Potential gin droughts and whiskey made with beavers. It’s all kicking off, isn’t it? The Nightcap is here to fill you in on this week’s booze news.
Look at a calendar. Or your phone. Or the bottom right/top right corner of your computer screen (dependent on what operating system you’re using). Notice that today is Friday. Revel in the joy of Friday, for it ushers in a new edition of The Nightcap, with all its booze news goodness. Revel in it. Go on. We’ll wait.
Before we get in to the stories that make up that sweet, sweet click-bait-esque strapline, let’s have a gander at what’s been happening on the blog this week. We were joined by our brand new features editor Henry Jeffreys and in honour of Father’s Day this Sunday he gave us a look at how whisky shaped the bond between him and his dad. Expect plenty more articles from Henry very soon. Kristy caught up with Loch Lomond master blender Michael Henry to find out more about the ambidextrous distillery, while Annie chatted to David Brown, managing director of John Crabbie & Co. about the past, present and future of Crabbie Whisky, and got the lowdown on the Kentucky Bourbon Trail Welcome Center.
There was also some exciting awards news here at MoM Towers. On Tuesday night we hightailed it to the Guildhall in London for the Grocer Gold Awards and came home with the Consumer Initiative of the Year trophy! Earlier that day, though, we weren’t accepting awards – we were giving them out for our entirely-not-scientific-at-all, totally-subjective-in-every-way MoM Fèis Ìle Awards 2018.
And with that, on with the booze news!
Old Forester Bourbon comes home to Whiskey Street
Once upon a time when whiskey came only in barrels, you’d walk into a saloon through those swing doors, gun a-rattling and spurs a-jingling order a glass of finest Kentucky sippin’ bourbon and you’d more than likely be given something rough flavoured with caramel. That’s if you were lucky.
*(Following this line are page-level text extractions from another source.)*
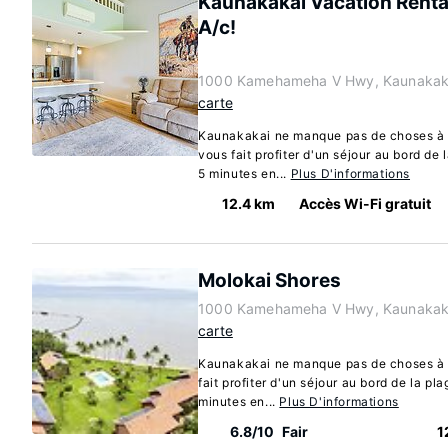
Kaunakakai Vacation Renta
A/c!
1000 Kamehameha V Hwy, Kaunakaka
carte
Kaunakakai ne manque pas de choses à d
vous fait profiter d'un séjour au bord de 
5 minutes en...
Plus D'informations
12.4 km
Accès Wi-Fi gratuit
Molokai Shores
1000 Kamehameha V Hwy, Kaunakaka
carte
Kaunakakai ne manque pas de choses à 
fait profiter d'un séjour au bord de la pl
minutes en...
Plus D'informations
6.8/10
Fair
1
This all changed in 1870 when George Garvin Brown, a young pharmaceutical sales rep, launched America’s first bottled bourbon, Old Forester, with the slogan: “there is nothing better in the market.” Bottling guaranteed authenticity and the fame of his whiskey quickly spread. He set up shop at 119 Main Street Louisville Kentucky, a street known as Whiskey Row. Yesterday the company that bears his name, Forman Brown, opened a $45 million, 70,000 square foot distillery and visitor centre at the same address. Campbell Brown, Old Forester President and Fifth Generation Brown Family Member, said: “Today marks yet another chapter to a story that has survived Prohibition, world wars and the changing palates and tastes of consumers across the globe.” The first bottled bourbon is back home in Whiskey Row, yee haw!
London bar announces a card game you can drink
If there was ever a Top Trump of Top Trumps then surely a game of Top Trumps that you can drink would trump all the other Top Trumps, even dinosaur Top Trumps. Well at the Oriole Bar in Smithfields they have just launched a menu that combines cocktails and cards in just this way. Each drink comes with a card where it is rated by four criteria: Refreshment, Booziness, Complexity and Fruitiness. So for example a Kathmandu Sour (Johnnie Walker Gold Label, Kummel cordial, Cao Guo Syrup, Lemon Juice and Lotus Aquafaba) scores a strong 62 for booziness (hurrah!) but a lowly 39 for fruitiness (haroo). It would be thoroughly bested by an Aranjagaan (Bacardi Carta Ocho Rum, Campari, Mauby & Guava liqueur, Sea Buckthorn Cordial and lemon juice) which packs a mighty 81 in the fruitiness department. The drinks menu created by Luca Cinalli and Gabriele Manfredi is divided into New World, Old World, and the Orient reflecting the wealth of exotic ingredients used. Now most of us will have no idea what many of these are (Cao Guo syrup anyone?) so the rating system also helps explain how your drink will taste.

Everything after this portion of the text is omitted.